I am trying to have a reasonable debate after you called me out earlier, but you do not seem to wish to continue said debate. The article you linked to agrees with me that that belt offers support, and if that is your only argument against what I said then I think you need to up your comprehension skills as you are arguing for my motion.



> I tend to think of a belt as a performance enhancer rather than protection. If you are lifting correctly, your midsection should be strong enough to support itself through the vast majority of tasks you put it through. You may be limited in how much weight you can lift, but you are not in any significant danger of injury without it. *The belt really comes into play when you need the extra support to get after heavy weights*.
> 
> Most people assume that a lifting belt supports your back. The truth is that a good belt is designed to increase intra-abdominal pressure, which stabilizes your entire midsection. This is why the design of your belt is very important. The typical gym belts that are skinny up front and wide in the back do not cover enough abdominal surface area to provide the support you need. For lifts that challenge core strength like the squat and deadlift, you need a belt that is wide all the way around and will support your abdominals and obliques.

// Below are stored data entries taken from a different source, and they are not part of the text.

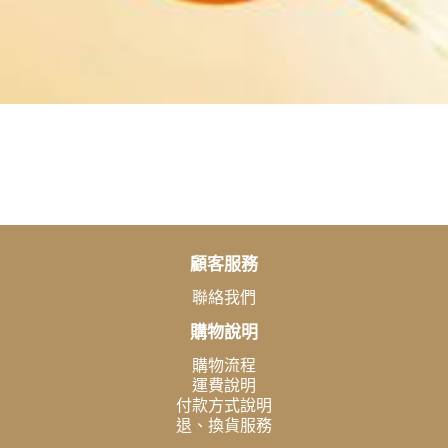
顧客服務
聯絡我們
購物說明
購物流程
運費說明
付款方式說明
退、換貨服務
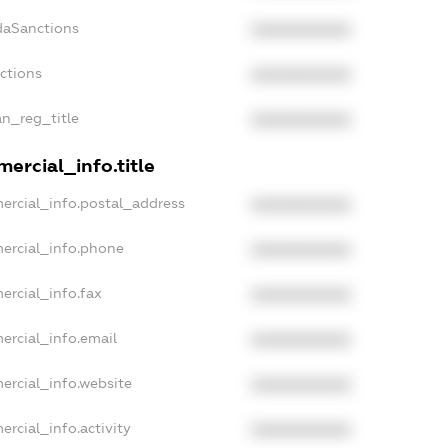
daSanctions
XXXXXXXXXX
nctions
XXXXXXXXXX
an_reg_title
XXXXXXXXXX
ercial_info.title
ercial_info.postal_address
XXXXXXXXXX
ercial_info.phone
XXXXXXXXXX
ercial_info.fax
XXXXXXXXXX
ercial_info.email
XXXXXXXXXX
ercial_info.website
XXXXXXXXXX
ercial_info.activity
XXXXXXXXXX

The belt supports your midsection - now would you not agree that your back is part of your midsection and thus it supports your back?

I do not know why you are not up for a reasonable debate on this matter, as I believe in the sharing of knowledge through discussion and debate and when presented with a reasonable argument disproving my motions then I am willing to accede my position and change my mind.

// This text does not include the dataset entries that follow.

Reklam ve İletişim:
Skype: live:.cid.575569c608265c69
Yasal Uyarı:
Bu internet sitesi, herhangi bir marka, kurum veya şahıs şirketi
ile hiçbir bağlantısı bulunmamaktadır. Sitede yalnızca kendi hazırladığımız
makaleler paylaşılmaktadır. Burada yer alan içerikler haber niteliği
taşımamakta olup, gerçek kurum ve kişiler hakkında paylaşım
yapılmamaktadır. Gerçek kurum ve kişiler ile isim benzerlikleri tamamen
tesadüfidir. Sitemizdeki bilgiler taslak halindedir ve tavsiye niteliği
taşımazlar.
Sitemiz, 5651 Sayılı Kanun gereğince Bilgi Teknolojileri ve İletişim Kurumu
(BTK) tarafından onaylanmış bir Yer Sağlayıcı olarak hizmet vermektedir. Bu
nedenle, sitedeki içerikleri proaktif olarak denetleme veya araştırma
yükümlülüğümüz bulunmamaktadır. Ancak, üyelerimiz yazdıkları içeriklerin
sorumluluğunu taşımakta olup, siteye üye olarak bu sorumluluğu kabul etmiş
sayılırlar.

Until such discussion and debate is forthcoming, I quote the Dragons "I'm out".

Thank you and good day.


----------



## MRSTRONG (Apr 18, 2009)

barnz said:


> I am trying to have a reasonable debate after you called me out earlier, but you do not seem to wish to continue said debate. The article you linked to agrees with me that that belt offers support, and if that is your only argument against what I said then I think you need to up your comprehension skills as you are arguing for my motion.
> 
> The belt supports your midsection - now would you not agree that your back is part of your midsection and thus it supports your back?
> 
> ...


 :lol:


----------



## Bataz (Jan 21, 2014)

Oh dear


----------



## Goosh (Jun 24, 2012)

Nice to see established members being helpful again :rolleye:


----------



## Twisted (Oct 6, 2010)

Welcome to UKM where you have to agree!


----------



## MRSTRONG (Apr 18, 2009)

Goosh said:


> Nice to see established members being helpful again :rolleye:


here to please


----------



## aad123 (Dec 7, 2011)

Twisted said:


> Welcome to UKM where you have to agree!


I dissagree


----------



## JR8908 (Aug 17, 2012)

Bataz said:


> Don't have the belt too tight. You want to be able to push your stomach out into it to get tight. You don't want it so tight there's no movement. And as said above it may just be the case that using the belt is so something you will get used to. For heavy singles I would definitely be using a belt, I use one for my rep work aswell on 5x5.


Good advice here ^


----------



## amike1221 (May 2, 2014)

A quick word on the mixed grip for your max. Be careful with that, especially if you do lots of bicep work. The mixed grip puts a lot of strain on your supinated bicep. Try a hook grip instead.


----------



## UkWardy (Mar 30, 2014)

amike1221 said:


> A quick word on the mixed grip for your max. Be careful with that, especially if you do lots of bicep work. The mixed grip puts a lot of strain on your supinated bicep. Try a hook grip instead.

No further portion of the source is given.